Sì, perché le vittorie contro Bari, Lanciano, poi Carpi, avevano fatto ricredere tutti, o quasi, sui giudizi dati, forse in maniera troppo frettolosa, ad una squadra che a gennaio in tanti avrebbero volentieri disintegrato col mercato di riparazione. Ma, in maniera altrettanto frettolosa, si è pensato che i mali evidenziati in un girone potessero essere stati archiviati in poche settimane. Non è stato così e, anche se “la matematica non ci condanna”, la fine si fa tangibile da ieri pomeriggio.
Non ce ne voglia Gagliardi che è un combattente e sicuramente sarà l’ultimo ad arrendersi, ma l’orizzonte della Reggina non sembra essere la partita di Padova, bensì un obiettivo più lontano che va oltre il raggiungimento dei play-out e sfocia, inesorabilmente, nel futuro a lungo termine del club.

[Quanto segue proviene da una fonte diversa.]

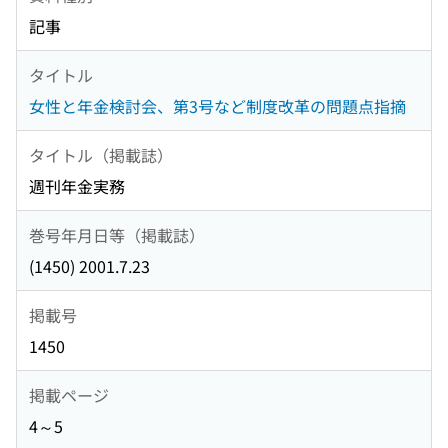
記事
タイトル
女性と年金検討会、第3号など制度改革の問題点指摘
タイトル（掲載誌）
週刊年金実務
巻号年月日等（掲載誌）
(1450) 2001.7.23
掲載号
1450
掲載ページ
4～5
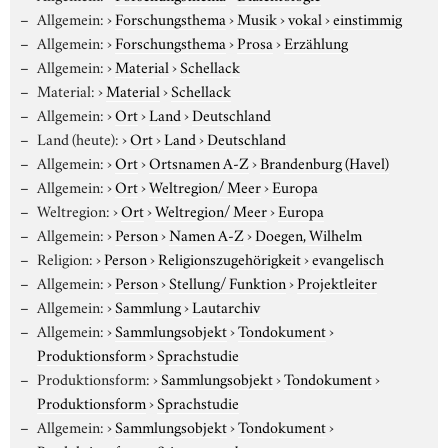
Allgemein:
›
Forschungsthema
›
Musik
›
vokal
›
einstimmig
Allgemein:
›
Forschungsthema
›
Prosa
›
Erzählung
Allgemein:
›
Material
›
Schellack
Material:
›
Material
›
Schellack
Allgemein:
›
Ort
›
Land
›
Deutschland
Land (heute):
›
Ort
›
Land
›
Deutschland
Allgemein:
›
Ort
›
Ortsnamen A-Z
›
Brandenburg (Havel)
Allgemein:
›
Ort
›
Weltregion/ Meer
›
Europa
Weltregion:
›
Ort
›
Weltregion/ Meer
›
Europa
Allgemein:
›
Person
›
Namen A-Z
›
Doegen, Wilhelm
Religion:
›
Person
›
Religionszugehörigkeit
›
evangelisch
Allgemein:
›
Person
›
Stellung/ Funktion
›
Projektleiter
Allgemein:
›
Sammlung
›
Lautarchiv
Allgemein:
›
Sammlungsobjekt
›
Tondokument
›
Produktionsform
›
Sprachstudie
Produktionsform:
›
Sammlungsobjekt
›
Tondokument
›
Produktionsform
›
Sprachstudie
Allgemein:
›
Sammlungsobjekt
›
Tondokument
›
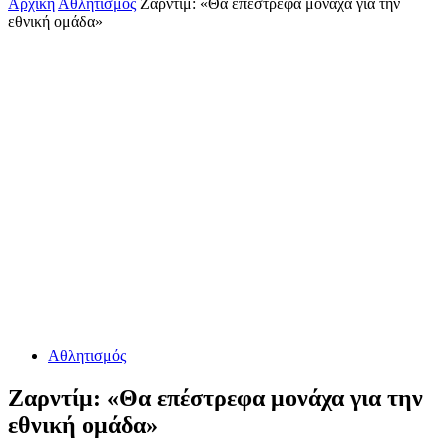
Αρχική
Αθλητισμός
Ζαρντίμ: «Θα επέστρεφα μονάχα για την
εθνική ομάδα»
Αθλητισμός
Ζαρντίμ: «Θα επέστρεφα μονάχα για την
εθνική ομάδα»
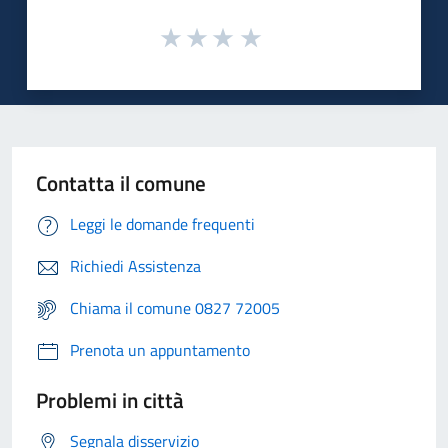
Contatta il comune
Leggi le domande frequenti
Richiedi Assistenza
Chiama il comune 0827 72005
Prenota un appuntamento
Problemi in città
Segnala disservizio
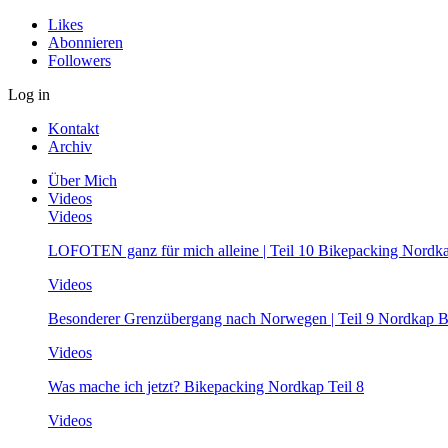
Likes
Abonnieren
Followers
Log in
Kontakt
Archiv
Über Mich
Videos
Videos
LOFOTEN ganz für mich alleine | Teil 10 Bikepacking Nordk
Videos
Besonderer Grenzübergang nach Norwegen | Teil 9 Nordkap B
Videos
Was mache ich jetzt? Bikepacking Nordkap Teil 8
Videos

Le possibilità di salvarsi quest’anno sono ridotte al lumicino: un punto di penalizzazione, probabilmente, potrebbe allontanare gli amaranto in maniera ancora più evidente dalle concorrenti. Il campionato può riservare colpi di coda, ma ad ora le uniche sorprese (?) paiono essere negative. Del deferimento si parla da settimane, ma al di là di quello che può succedere, la Reggina di oggi appare un club soffocato, dalla crisi e dalla cattiva gestione degli ultimi anni.
Lo scenario, poi, si completa in un atmosfera di apatia collettiva. La tifoseria forse non si rappresenta più in Foti, ma, comunque, l’ex presidente, è stato lasciato solo anche dalla sua gente. È un capitolo a parte ed è impensabile poterlo esemplificare in poche righe, perché è più ampio. La Reggina in difficoltà è la maschera triste di Pierrot, e dietro c’è il panorama “psicosociale” di una città completamente distaccata che, oggi, è vicina ai propri rappresentanti sportivi solo nei momenti di felicità, ed è pronta a criticare tutto e tutti in frangenti come questo. Legittimo, assolutamente: giusto, interpretandola per certi versi. A Bari, però, c’è un club con difficoltà simili a quelle della Reggina, ma un moto d’orgoglio ha colorato i gradoni del San Nicola di biancorosso. Contro Crotone e Latina il Granillo, invece, ha lasciato buchi quasi terrificanti, a fronte di appelli ripetuti da tutti. Il momento della Reggina, già di per se difficile, si è fatto tragico. Ma nessuno può sentirsi escluso. Se fine sarà (e fine non vuol dire solo retrocessione), la colpa sarà di tutti. Perché vincere insieme è facile. Perdere, evidentemente, no.